Opening Cross: Emerging Markets Are Hot

max-bowie
Max Bowie, Editor, Inside Market Data

…And humid, as I discovered during our Asia-Pacific Financial Information Conference (hosted jointly with our friends at FISD) in Hong Kong last week. And though Asia attracts the most attention, Latin America (Tullett Prebon increased its LatAm emerging markets team in North America last week), Eastern Europe and Africa are all on investors’ radars.

For example, Thomson Reuters has stepped up the data it carries from African exchanges over the past 12 months—most recently with data from the Mauritius-based Global Board of Trade, a new pan-African, multi-asset exchange. In addition to basic exchange prices, the vendor is also providing company fundamentals and financials, estimates and M&A data.

In some markets, this information can be hard to obtain—possibly protected by arcane licensing regimes, or just requiring significant effort to pull together by oneself—if it exists at all.
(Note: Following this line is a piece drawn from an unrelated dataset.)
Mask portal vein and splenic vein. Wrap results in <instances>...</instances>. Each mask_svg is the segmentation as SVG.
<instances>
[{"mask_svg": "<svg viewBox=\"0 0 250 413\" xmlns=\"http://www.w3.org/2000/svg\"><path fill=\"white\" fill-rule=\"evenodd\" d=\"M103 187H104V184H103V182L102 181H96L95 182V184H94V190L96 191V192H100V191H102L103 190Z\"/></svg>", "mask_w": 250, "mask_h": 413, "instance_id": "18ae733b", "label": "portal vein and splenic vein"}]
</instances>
These are instances where not only do vendors prove their value-add, but indexes can offer convenient investment vehicles, created by specialists who understand a market so that individual investors don’t have to.
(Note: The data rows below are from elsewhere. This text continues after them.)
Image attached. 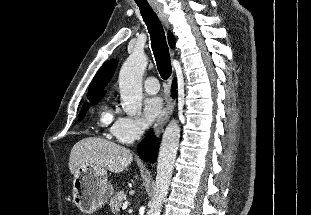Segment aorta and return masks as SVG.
<instances>
[{
    "mask_svg": "<svg viewBox=\"0 0 311 215\" xmlns=\"http://www.w3.org/2000/svg\"><path fill=\"white\" fill-rule=\"evenodd\" d=\"M147 64L148 59L144 53L133 52L121 67L119 89L122 108L128 116H134L141 111L142 77ZM179 139L180 126L176 120H171L163 133L157 161L154 194L147 215H160L172 178Z\"/></svg>",
    "mask_w": 311,
    "mask_h": 215,
    "instance_id": "1",
    "label": "aorta"
}]
</instances>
“A BRIC index is a vehicle for people to put money into emerging markets right away without having to research individual companies in a region. They don’t have to do the research, they just need to know the buzzword,” says David Blitzer, managing director and chairman of the index committee at Standard & Poor’s. “The same goes for Vietnam, for example—someone says it’s a hot market, but it’s hard to do the research, so you use an index.”

Another fast-growing trend in Asia is high-frequency trading. The Tokyo Stock Exchange’s new Arrowhead high-performance trading system has contributed to that, reducing latency, increasing data volumes, and placing more pressure on the infrastructure of the markets overall, and other exchanges are now in the midst of major upgrades. For example, the Singapore Exchange is setting up a co-location facility to provide low-latency access to its data and trading platforms, while Hong Kong Exchanges and Clearing is rolling out a swathe of upgrades, and is building a next-generation datacenter to support co-location and new datafeed products.

Panelists at the conference pointed out that HFT can generate big profits, but also requires significant technology investment and continuous infrastructure optimization.

“Is it required for us to use high-frequency trading? Yes, definitely, but we have yet to quantify the key performance indicators around HFT,” says Victor Ekong, head of market data technology at Citigroup.

One driver for the growth of HFT may be not just that Asian markets still offer more opportunity for higher returns than the US and Europe—in fact, conference speakers say they are seeing investment reduced in those markets to fund more activity in Asia—but that since HFT is less mature in Asia, so too is regulation of HFT. And in particular—with more demand for closer regulatory scrutiny of HFT (see our Latency Web Seminar writeup in this issue of IMD)—the region lacks a central, standardized regulatory regime to monitor and police the practice.

“Absent this regulatory catalyst, there exists regulatory arbitrage and regulatory competition, because regulators are not only policing their own capital markets—they are also promoting them. Every regulator wants its market to be the gateway to Asia, and must be willing to work with the broker community to open up markets,” says James Pak, chief strategy and product officer at Chi-X Global.

Let’s just hope that hospitality doesn’t invite an unwelcome guest in the form of an Asian “Flash Crash” that these growing markets are simply not prepared for.